Aim of the task => For each entry that follows, produce an exact copy.

Extracted data entries
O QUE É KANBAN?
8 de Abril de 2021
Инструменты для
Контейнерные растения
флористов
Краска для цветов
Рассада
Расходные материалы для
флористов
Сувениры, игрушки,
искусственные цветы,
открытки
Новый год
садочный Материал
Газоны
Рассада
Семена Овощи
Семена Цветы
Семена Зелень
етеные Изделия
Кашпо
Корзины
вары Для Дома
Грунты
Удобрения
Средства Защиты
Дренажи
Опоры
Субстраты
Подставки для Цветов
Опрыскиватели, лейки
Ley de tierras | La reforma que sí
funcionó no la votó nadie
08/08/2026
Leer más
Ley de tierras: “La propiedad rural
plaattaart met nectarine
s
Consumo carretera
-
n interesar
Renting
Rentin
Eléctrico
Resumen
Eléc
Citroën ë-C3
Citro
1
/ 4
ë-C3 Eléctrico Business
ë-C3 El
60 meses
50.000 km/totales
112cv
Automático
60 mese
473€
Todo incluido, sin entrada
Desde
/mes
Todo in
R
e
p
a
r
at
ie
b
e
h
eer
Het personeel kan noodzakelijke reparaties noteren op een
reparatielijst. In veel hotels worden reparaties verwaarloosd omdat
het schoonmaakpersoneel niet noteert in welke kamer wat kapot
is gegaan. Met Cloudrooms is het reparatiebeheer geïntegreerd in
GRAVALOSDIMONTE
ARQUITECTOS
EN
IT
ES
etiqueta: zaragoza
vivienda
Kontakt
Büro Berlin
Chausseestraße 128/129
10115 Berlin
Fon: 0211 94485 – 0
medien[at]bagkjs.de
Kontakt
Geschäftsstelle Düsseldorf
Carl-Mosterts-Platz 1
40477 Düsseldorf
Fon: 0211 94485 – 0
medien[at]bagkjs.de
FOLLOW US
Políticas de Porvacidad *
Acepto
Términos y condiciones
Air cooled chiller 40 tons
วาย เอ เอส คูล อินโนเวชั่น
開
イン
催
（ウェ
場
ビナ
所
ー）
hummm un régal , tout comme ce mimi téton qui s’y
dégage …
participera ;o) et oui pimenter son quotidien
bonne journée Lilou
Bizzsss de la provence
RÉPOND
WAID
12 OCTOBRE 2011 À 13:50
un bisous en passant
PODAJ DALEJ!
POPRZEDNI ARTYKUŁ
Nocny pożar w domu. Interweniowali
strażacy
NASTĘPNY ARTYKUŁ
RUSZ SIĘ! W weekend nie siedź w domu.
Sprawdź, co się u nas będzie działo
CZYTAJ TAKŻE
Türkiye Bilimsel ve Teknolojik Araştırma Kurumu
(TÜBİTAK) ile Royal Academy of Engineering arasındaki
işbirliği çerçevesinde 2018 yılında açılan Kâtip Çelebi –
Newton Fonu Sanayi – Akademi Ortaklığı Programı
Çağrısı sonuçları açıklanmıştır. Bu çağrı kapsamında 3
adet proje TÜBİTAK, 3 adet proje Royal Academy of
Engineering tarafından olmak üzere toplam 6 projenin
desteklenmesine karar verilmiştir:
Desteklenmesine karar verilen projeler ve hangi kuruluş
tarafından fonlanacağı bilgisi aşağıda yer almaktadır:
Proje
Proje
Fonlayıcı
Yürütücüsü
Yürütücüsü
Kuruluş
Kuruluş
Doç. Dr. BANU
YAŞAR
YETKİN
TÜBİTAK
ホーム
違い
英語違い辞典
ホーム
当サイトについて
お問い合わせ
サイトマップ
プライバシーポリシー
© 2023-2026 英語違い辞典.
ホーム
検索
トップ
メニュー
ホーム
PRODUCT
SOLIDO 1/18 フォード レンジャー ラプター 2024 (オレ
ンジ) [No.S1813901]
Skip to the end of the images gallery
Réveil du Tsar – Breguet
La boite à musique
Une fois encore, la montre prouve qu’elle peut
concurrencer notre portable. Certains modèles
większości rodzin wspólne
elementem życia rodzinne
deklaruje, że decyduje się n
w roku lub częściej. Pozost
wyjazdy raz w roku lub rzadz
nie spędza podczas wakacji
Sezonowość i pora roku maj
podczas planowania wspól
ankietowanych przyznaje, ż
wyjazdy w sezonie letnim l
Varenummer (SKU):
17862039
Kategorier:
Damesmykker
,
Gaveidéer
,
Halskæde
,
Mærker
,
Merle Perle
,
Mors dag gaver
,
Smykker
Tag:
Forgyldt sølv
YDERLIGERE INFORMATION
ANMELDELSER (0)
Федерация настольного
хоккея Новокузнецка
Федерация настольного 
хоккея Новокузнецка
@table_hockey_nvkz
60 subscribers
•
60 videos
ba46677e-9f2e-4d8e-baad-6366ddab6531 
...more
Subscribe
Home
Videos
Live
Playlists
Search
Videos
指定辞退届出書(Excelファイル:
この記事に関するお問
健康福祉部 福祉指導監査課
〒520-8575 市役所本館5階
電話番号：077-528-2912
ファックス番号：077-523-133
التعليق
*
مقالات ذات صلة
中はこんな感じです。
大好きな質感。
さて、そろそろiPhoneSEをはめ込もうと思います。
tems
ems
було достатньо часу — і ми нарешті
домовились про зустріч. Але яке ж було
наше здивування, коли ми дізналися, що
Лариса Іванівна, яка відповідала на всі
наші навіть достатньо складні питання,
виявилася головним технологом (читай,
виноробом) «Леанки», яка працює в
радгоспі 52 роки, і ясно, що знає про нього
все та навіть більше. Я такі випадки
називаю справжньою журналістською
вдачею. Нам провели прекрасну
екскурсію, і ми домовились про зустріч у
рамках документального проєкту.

Exercise response =>
O QUE É KANBAN?
8 de Abril de 2021
Инструменты для
Контейнерные растения
флористов
Краска для цветов
Рассада
Расходные материалы для
флористов
Сувениры, игрушки,
искусственные цветы,
открытки
Новый год
садочный Материал
Газоны
Рассада
Семена Овощи
Семена Цветы
Семена Зелень
етеные Изделия
Кашпо
Корзины
вары Для Дома
Грунты
Удобрения
Средства Защиты
Дренажи
Опоры
Субстраты
Подставки для Цветов
Опрыскиватели, лейки
Ley de tierras | La reforma que sí
funcionó no la votó nadie
08/08/2026
Leer más
Ley de tierras: “La propiedad rural
plaattaart met nectarine
s
Consumo carretera
-
n interesar
Renting
Rentin
Eléctrico
Resumen
Eléc
Citroën ë-C3
Citro
1
/ 4
ë-C3 Eléctrico Business
ë-C3 El
60 meses
50.000 km/totales
112cv
Automático
60 mese
473€
Todo incluido, sin entrada
Desde
/mes
Todo in
R
e
p
a
r
at
ie
b
e
h
eer
Het personeel kan noodzakelijke reparaties noteren op een
reparatielijst. In veel hotels worden reparaties verwaarloosd omdat
het schoonmaakpersoneel niet noteert in welke kamer wat kapot
is gegaan. Met Cloudrooms is het reparatiebeheer geïntegreerd in
GRAVALOSDIMONTE
ARQUITECTOS
EN
IT
ES
etiqueta: zaragoza
vivienda
Kontakt
Büro Berlin
Chausseestraße 128/129
10115 Berlin
Fon: 0211 94485 – 0
medien[at]bagkjs.de
Kontakt
Geschäftsstelle Düsseldorf
Carl-Mosterts-Platz 1
40477 Düsseldorf
Fon: 0211 94485 – 0
medien[at]bagkjs.de
FOLLOW US
Políticas de Porvacidad *
Acepto
Términos y condiciones
Air cooled chiller 40 tons
วาย เอ เอส คูล อินโนเวชั่น
開
イン
催
（ウェ
場
ビナ
所
ー）
hummm un régal , tout comme ce mimi téton qui s’y
dégage …
participera ;o) et oui pimenter son quotidien
bonne journée Lilou
Bizzsss de la provence
RÉPOND
WAID
12 OCTOBRE 2011 À 13:50
un bisous en passant
PODAJ DALEJ!
POPRZEDNI ARTYKUŁ
Nocny pożar w domu. Interweniowali
strażacy
NASTĘPNY ARTYKUŁ
RUSZ SIĘ! W weekend nie siedź w domu.
Sprawdź, co się u nas będzie działo
CZYTAJ TAKŻE
Türkiye Bilimsel ve Teknolojik Araştırma Kurumu
(TÜBİTAK) ile Royal Academy of Engineering arasındaki
işbirliği çerçevesinde 2018 yılında açılan Kâtip Çelebi –
Newton Fonu Sanayi – Akademi Ortaklığı Programı
Çağrısı sonuçları açıklanmıştır. Bu çağrı kapsamında 3
adet proje TÜBİTAK, 3 adet proje Royal Academy of
Engineering tarafından olmak üzere toplam 6 projenin
desteklenmesine karar verilmiştir:
Desteklenmesine karar verilen projeler ve hangi kuruluş
tarafından fonlanacağı bilgisi aşağıda yer almaktadır:
Proje
Proje
Fonlayıcı
Yürütücüsü
Yürütücüsü
Kuruluş
Kuruluş
Doç. Dr. BANU
YAŞAR
YETKİN
TÜBİTAK
ホーム
違い
英語違い辞典
ホーム
当サイトについて
お問い合わせ
サイトマップ
プライバシーポリシー
© 2023-2026 英語違い辞典.
ホーム
検索
トップ
メニュー
ホーム
PRODUCT
SOLIDO 1/18 フォード レンジャー ラプター 2024 (オレ
ンジ) [No.S1813901]
Skip to the end of the images gallery
Réveil du Tsar – Breguet
La boite à musique
Une fois encore, la montre prouve qu’elle peut
concurrencer notre portable. Certains modèles
większości rodzin wspólne
elementem życia rodzinne
deklaruje, że decyduje się n
w roku lub częściej. Pozost
wyjazdy raz w roku lub rzadz
nie spędza podczas wakacji
Sezonowość i pora roku maj
podczas planowania wspól
ankietowanych przyznaje, ż
wyjazdy w sezonie letnim l
Varenummer (SKU):
17862039
Kategorier:
Damesmykker
,
Gaveidéer
,
Halskæde
,
Mærker
,
Merle Perle
,
Mors dag gaver
,
Smykker
Tag:
Forgyldt sølv
YDERLIGERE INFORMATION
ANMELDELSER (0)
Федерация настольного
хоккея Новокузнецка
Федерация настольного 
хоккея Новокузнецка
@table_hockey_nvkz
60 subscribers
•
60 videos
ba46677e-9f2e-4d8e-baad-6366ddab6531 
...more
Subscribe
Home
Videos
Live
Playlists
Search
Videos
指定辞退届出書(Excelファイル:
この記事に関するお問
健康福祉部 福祉指導監査課
〒520-8575 市役所本館5階
電話番号：077-528-2912
ファックス番号：077-523-133
التعليق
*
مقالات ذات صلة
中はこんな感じです。
大好きな質感。
さて、そろそろiPhoneSEをはめ込もうと思います。
tems
ems
було достатньо часу — і ми нарешті
домовились про зустріч. Але яке ж було
наше здивування, коли ми дізналися, що
Лариса Іванівна, яка відповідала на всі
наші навіть достатньо складні питання,
виявилася головним технологом (читай,
виноробом) «Леанки», яка працює в
радгоспі 52 роки, і ясно, що знає про нього
все та навіть більше. Я такі випадки
називаю справжньою журналістською
вдачею. Нам провели прекрасну
екскурсію, і ми домовились про зустріч у
рамках документального проєкту.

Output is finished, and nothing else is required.